TycoIS execs outline small business plan TycoIS sees opportunity in fragmented market

ATLANTA— TycoIS plans to start its incursion into small business by securing a foothold in five key markets, and its go-to-market strategy can be summed up in two words: Go local.

Although TycoIS is the largest national commercial security company, the way to win small business, according to Tyco IS President Mark VanDover, "is through small operations in regional markets. It's all about the people and it's all about relationships." That's why Tyco small business employees are involved in local Chambers of Commerce and other community organizations, VanDover said. "Being local is a big key to success."

When Tyco and ADT split in 2011, the agreement stipulated that Tyco could not serve businesses of less than 7,500 square feet and that ADT could not serve businesses greater than 7,500 square feet in size. That non-compete expired on Sept. 29.

On Sept. 30, five TycoIS executives outlined their plan. The group included VanDover; Mike Moran, VP, central region; Dan Schroeder, VP commercial/national account sales, North America; Hank Monaco, VP, marketing; and, Tony McGraw, VP, field operations.

Tyco's five target markets are: Dallas, Chicago, two locations in Southern California and South Florida. Establishing a local presence is the most effective way to compete against local regional providers, they said, but one of the criteria TycoIS used in choosing its initial target markets was "the skillset of the leadership [and the team] in those markets," according to Dan Shroeder. In Chicago, for example, "we have hundreds of employees that are part of the community. [Small businesses] are not buying from a formless, faceless Tyco," he said.

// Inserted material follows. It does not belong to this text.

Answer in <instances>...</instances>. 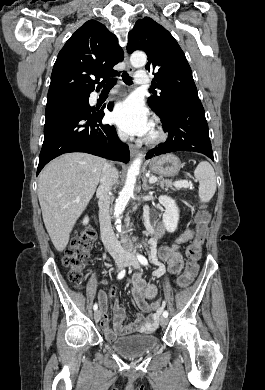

Another key element to success in this market will be the delivery model, Shroeder said. When you're dealing with small business "if they don't get installed in two or three days they'll go to someone else."

VanDover pointed out that each market has its own nuances, which need to be learned and understood. Sales, service and technicians need to have up-to-date tools "to be mobile-enabled" to get the job done, he said.

And, the security solutions themselves have to be on the mark.

Hank Monaco said Tyco studied the small business market to learn "how their needs and requirements are the same [as larger applications] and how they are distinctly different."

VanDover said Tyco knew it needed a video offering specifically targeted toward this market. On Sept. 24 TycoIS launched a new HD IP camera line that's bundled with a security assessment, a mobile app and flexible financing options that are designed for this market.

In other areas such as intrusion and managed services, VanDover said TycoIS is "pretty well positioned, but we're always looking. ... We know wireless is more and more a play for the small businesses [for example]."

He noted that parent company Tyco on Sept 23 announced that it is expanding its Internet of Things capabilities. Small business solutions will benefit from this investment, he said.

The fragmented nature of the small business market—that is, the fact that hundreds of local regional players serve this market—make it especially attractive to TycoIS, VanDover said.

"We think we offer a different value proposition," he said. "We come in with a commercial-grade solution [designed for small business] and that sets us apart from a lot of regional players."

The small business play has to be simple to understand, buy, install and use, Shroeder said. "It has to be a nice smooth exercise. ... Someone who's running a small business would give a lot to get an hour back in their day. They want to run their business," not worry about their security system, he said.

"The little things are the pinchpoints for [the small business] customer. If we can solve [those problems] through technology, that's a big win for us," Shroeder said.